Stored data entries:

· · ·

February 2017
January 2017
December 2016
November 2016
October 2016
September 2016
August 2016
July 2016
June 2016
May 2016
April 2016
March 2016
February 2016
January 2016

· · ·

— WORK TO COMPLETE —
The line with "September 2016", the last line of the data above, and every line between them should be duplicated exactly, with nothing else.

— RESULT FOR THIS EXERCISE —
September 2016
August 2016
July 2016
June 2016
May 2016
April 2016
March 2016
February 2016
January 2016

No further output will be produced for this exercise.